Problem statement -
Sort through the entries below and pull out lines containing the word "Integrado".
━━ Entries supplied
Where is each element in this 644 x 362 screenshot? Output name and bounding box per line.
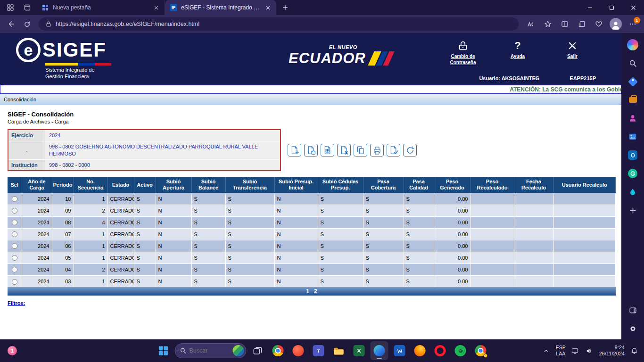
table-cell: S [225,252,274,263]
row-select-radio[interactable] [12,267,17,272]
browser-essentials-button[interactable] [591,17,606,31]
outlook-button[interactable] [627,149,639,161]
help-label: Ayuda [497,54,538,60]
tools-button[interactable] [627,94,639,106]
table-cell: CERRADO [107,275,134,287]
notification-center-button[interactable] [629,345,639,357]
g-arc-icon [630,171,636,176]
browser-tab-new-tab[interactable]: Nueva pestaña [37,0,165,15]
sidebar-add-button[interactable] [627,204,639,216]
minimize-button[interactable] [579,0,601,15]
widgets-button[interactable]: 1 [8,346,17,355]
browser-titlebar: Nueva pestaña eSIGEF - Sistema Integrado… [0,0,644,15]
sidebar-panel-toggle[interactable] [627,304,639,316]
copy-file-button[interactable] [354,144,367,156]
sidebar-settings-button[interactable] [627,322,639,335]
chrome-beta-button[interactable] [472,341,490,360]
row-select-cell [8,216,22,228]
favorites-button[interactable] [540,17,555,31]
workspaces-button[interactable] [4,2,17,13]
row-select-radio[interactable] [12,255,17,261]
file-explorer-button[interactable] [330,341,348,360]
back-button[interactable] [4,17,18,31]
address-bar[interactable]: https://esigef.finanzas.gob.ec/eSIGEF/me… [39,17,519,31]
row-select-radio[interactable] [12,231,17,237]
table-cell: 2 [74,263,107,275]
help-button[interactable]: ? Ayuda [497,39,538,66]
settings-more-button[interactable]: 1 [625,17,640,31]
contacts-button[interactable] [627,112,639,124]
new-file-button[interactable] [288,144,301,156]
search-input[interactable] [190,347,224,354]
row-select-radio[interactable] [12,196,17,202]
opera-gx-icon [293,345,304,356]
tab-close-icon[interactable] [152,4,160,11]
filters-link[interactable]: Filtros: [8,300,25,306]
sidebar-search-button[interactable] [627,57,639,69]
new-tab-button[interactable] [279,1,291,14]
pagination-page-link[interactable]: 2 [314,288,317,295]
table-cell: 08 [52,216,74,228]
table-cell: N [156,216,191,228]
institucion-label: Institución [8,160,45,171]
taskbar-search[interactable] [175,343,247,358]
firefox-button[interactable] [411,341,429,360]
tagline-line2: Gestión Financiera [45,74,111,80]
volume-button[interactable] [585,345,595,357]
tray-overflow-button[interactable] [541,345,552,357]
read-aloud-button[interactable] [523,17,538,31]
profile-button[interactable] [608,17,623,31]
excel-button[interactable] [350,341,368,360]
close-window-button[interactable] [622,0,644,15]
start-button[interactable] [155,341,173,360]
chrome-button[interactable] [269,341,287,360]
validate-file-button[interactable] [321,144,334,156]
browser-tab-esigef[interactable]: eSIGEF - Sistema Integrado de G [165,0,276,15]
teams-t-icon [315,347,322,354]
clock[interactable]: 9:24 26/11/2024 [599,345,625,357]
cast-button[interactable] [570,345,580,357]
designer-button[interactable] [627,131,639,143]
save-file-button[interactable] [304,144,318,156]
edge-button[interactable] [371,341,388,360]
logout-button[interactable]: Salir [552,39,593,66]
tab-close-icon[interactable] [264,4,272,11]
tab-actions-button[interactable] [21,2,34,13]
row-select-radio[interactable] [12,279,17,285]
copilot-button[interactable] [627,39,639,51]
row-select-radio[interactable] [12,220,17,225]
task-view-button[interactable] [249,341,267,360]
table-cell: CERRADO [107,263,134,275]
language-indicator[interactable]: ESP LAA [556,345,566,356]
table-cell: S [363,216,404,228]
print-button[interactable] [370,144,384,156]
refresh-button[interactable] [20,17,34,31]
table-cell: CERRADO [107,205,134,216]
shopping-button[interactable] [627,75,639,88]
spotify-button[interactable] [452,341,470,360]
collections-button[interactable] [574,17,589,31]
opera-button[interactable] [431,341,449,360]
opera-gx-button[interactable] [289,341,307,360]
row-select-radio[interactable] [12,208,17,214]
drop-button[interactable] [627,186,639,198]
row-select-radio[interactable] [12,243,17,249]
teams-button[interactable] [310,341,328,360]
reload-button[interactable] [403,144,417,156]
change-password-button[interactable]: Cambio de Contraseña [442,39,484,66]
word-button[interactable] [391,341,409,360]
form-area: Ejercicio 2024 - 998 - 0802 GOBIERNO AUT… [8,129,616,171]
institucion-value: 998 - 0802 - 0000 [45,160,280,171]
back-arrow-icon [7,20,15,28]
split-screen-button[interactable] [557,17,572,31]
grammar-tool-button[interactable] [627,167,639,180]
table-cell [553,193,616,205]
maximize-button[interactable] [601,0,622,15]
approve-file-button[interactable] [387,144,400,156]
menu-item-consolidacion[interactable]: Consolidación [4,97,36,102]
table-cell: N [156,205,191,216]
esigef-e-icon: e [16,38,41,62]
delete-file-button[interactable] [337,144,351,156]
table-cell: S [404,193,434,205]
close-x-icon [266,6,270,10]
━━━━
Exercise output -
browser-titlebar: Nueva pestaña eSIGEF - Sistema Integrado… [0,0,644,15]
browser-tab-esigef[interactable]: eSIGEF - Sistema Integrado de G [165,0,276,15]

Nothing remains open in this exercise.